I can't help but feel like a salesman while writing this article though. Some of you might see it as a shameful promotion of Sims 4 in trying to convince you that it is better than Sims 3. Well, that's not my job (leave that to EA marketing). All I can do is pass on my experience and the opinion I formed while at Sims Camp, it is of course for you to make your own assumptions from what you see.

Me personally? I really liked what I saw and was drawn in by the depth of the technical changes and the effort the development team were clearly putting in to this product. I only wish every Sims fan could have seen the presentation we saw from Marion Gothier who gave us the 'Principles of Animation' Masterclass. Most of you would have found it fascinating, I'm sure.

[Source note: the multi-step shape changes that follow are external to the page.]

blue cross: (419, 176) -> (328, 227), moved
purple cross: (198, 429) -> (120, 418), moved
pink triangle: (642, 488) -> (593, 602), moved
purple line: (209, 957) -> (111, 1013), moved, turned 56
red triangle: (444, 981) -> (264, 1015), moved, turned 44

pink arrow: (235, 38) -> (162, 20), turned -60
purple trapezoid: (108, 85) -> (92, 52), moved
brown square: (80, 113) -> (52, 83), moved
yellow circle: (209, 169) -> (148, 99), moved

The difficult thing for me here is explaining what we saw without the benefits of the animations and research Video Marion had on hand, but I'll do my best with my mock-ups made in Sims 3!

Principles of Animation

Every single animation in TS4 is new, nothing has been ported over from any previous game and it soon becomes apparent why that would not have worked. The principles of the animation of Sims in TS4 are that they are less robot and more human. Sims have smoother, more natural behaviour motions with vastly improved routing. Group socials and multitasking are two ways that Sims look and feel more human than ever before.

In TS3, Sims could only walk in a straight line, making slight angle adjustments at turning points if necessary. In TS4, Sim can walk in a full 360 degree turn. They can also sidestep, turn while walking and manoeuvre into a tight space. Stepping and turning can be done at the same time so a Sim getting up out of a chair no longer needs to stand, then shuffle to the direction they want to head, then start walking in a straight line. TS4 Sims will raise themselves out of the chair, turn themselves accordingly and start walking in a single, fluid motion, not only making the whole process quicker but looking very realistic. In fact, there are 60 different animations for a Sim stepping and turning in different ways alone!

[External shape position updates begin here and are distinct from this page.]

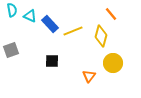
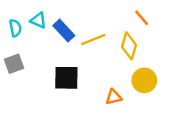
cyan semicircle: (12, 10) -> (15, 28), moved
black square: (52, 61) -> (66, 78), size x1.5
orange triangle: (89, 76) -> (114, 97), turned 40

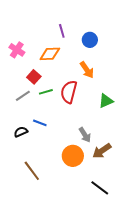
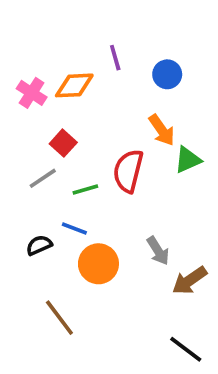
orange diamond: (50, 54) -> (74, 85), moved
green line: (46, 92) -> (85, 189), moved
green triangle: (106, 101) -> (188, 160), moved
orange circle: (73, 156) -> (98, 264), moved

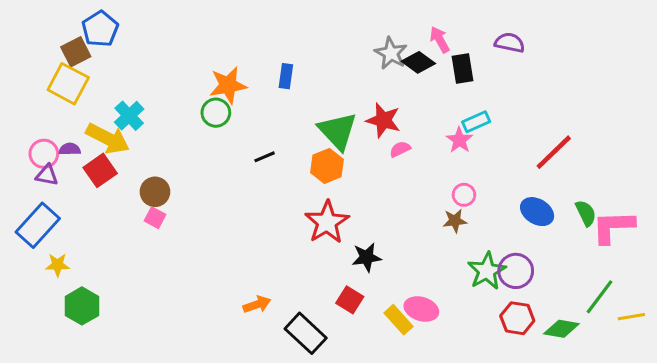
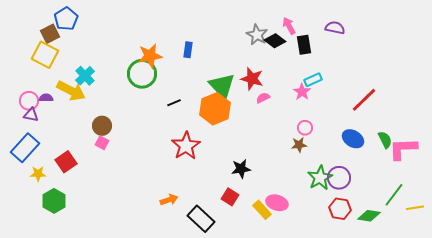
green circle: (216, 113) -> (142, 74), size x1.5
orange hexagon: (327, 166) -> (215, 109), size x1.4
red square: (100, 170) -> (66, 162), moved
red star: (327, 222) -> (186, 146), moved

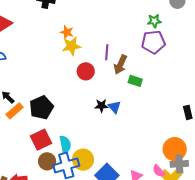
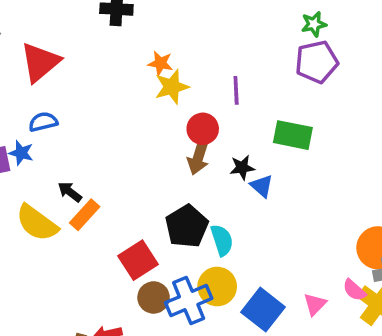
brown arrow: (120, 65) -> (198, 157), moved
green rectangle: (135, 81) -> (293, 135), size x1.5
black star: (101, 106) -> (242, 168), moved
black pentagon: (41, 108) -> (187, 226), moved
cyan semicircle: (65, 144) -> (222, 240), moved

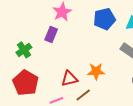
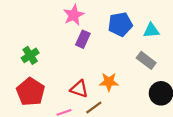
purple rectangle: (51, 35) -> (83, 39), moved
red triangle: (69, 79) -> (79, 89), turned 30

Sitting is something that has had a major overhaul and seating placements can now be placed on almost anything. We may be lucky enough in future to see Sims sat on counters, tables or even walls! Almost all animations that we have come to expect from a standing Sim can now be made while sitting as well. We watched a Sim multitasking at a dinner table with another Sim. In between eating, the food was placed back on the table to allow for gesturing while talking. Drinks are picked up and put down as needed and while all this is going on, the Sim is twisting in his seat to face the other Sim while talking, or facing forward while eating. It doesn't sound much but when you see it in game it makes you realize how cardboard our past and even current Sims behave.

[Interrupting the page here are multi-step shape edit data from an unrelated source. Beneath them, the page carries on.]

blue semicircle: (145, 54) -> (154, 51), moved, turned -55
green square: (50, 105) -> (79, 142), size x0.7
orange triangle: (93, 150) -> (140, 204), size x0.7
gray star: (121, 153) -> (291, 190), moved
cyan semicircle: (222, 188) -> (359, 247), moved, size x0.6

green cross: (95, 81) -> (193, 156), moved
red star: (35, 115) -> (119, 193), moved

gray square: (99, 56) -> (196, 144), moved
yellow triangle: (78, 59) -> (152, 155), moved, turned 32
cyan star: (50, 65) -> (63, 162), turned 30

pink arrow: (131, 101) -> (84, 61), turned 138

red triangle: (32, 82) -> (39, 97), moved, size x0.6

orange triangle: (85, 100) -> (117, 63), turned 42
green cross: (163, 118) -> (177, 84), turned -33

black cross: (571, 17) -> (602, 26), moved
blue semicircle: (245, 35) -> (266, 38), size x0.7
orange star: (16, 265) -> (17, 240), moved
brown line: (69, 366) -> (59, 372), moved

Another example was given with the storytelling animations. When a Sim tells a story they can gesture wildly, and each story has 3 sections which can have different animations of gestures so it might start out well but end up with little response from the audience, resulting in a failed gesture of disappointment for example. Importantly though, we were shown a Sim telling this story and gesturing while standing, sitting on a chair and even sat on a barstool with his feet on the stool rail. Animations are truly flexible and can be used far more diversely in the game.